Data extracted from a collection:

○ ○ ○ ○ ○

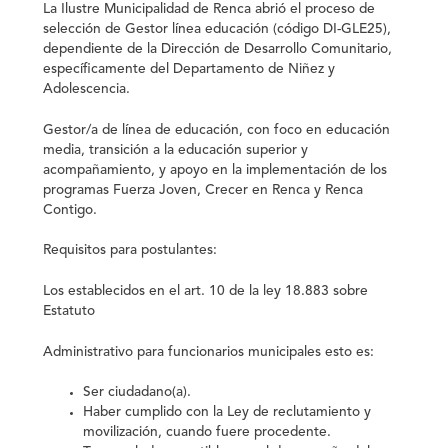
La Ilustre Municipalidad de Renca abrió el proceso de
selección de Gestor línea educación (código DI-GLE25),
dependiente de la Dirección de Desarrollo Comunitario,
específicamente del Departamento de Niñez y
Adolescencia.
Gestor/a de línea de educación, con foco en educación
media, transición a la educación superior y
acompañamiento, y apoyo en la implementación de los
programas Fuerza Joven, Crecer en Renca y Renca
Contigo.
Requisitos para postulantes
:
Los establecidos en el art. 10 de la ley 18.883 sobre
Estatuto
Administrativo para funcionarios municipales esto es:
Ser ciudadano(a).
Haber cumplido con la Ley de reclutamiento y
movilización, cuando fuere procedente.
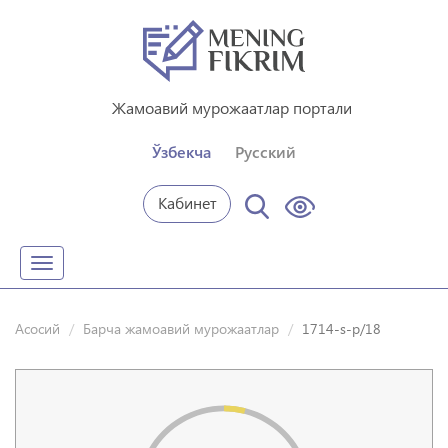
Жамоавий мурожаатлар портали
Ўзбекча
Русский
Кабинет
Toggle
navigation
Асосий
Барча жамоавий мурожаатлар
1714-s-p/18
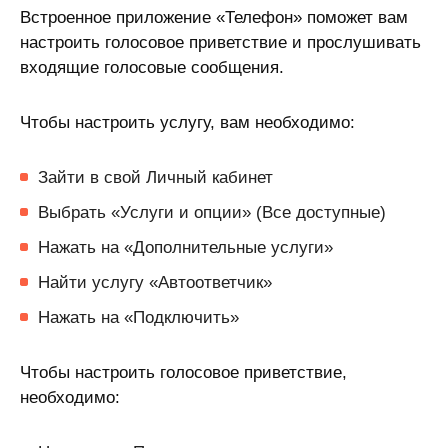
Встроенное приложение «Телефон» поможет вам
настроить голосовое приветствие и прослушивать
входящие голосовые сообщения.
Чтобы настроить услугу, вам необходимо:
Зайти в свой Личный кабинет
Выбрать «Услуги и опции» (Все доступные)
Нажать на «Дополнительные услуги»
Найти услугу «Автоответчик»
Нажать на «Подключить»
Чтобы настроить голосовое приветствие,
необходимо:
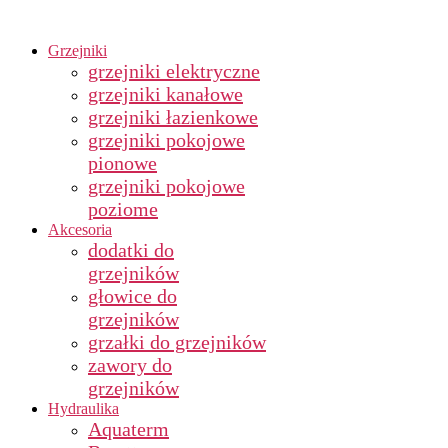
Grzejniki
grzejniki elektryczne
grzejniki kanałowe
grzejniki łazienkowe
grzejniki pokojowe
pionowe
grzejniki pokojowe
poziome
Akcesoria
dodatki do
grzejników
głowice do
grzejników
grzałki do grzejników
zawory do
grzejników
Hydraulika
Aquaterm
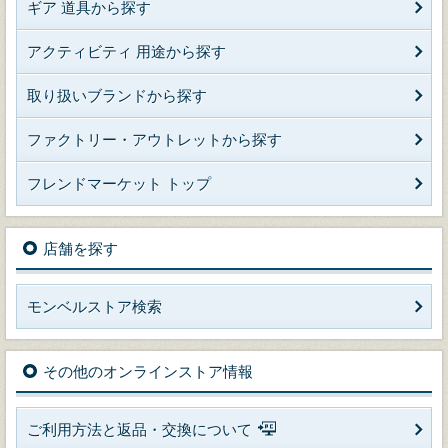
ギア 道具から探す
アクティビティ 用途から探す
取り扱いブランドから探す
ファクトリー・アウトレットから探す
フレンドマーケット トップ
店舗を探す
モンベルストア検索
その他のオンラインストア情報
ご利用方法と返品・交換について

○ ○ ○ ○ ○

EXERCISE DESCRIPTION: Compute the number of lines in the records that contain the string "Нажать", and return that number alone.

RESULT: 2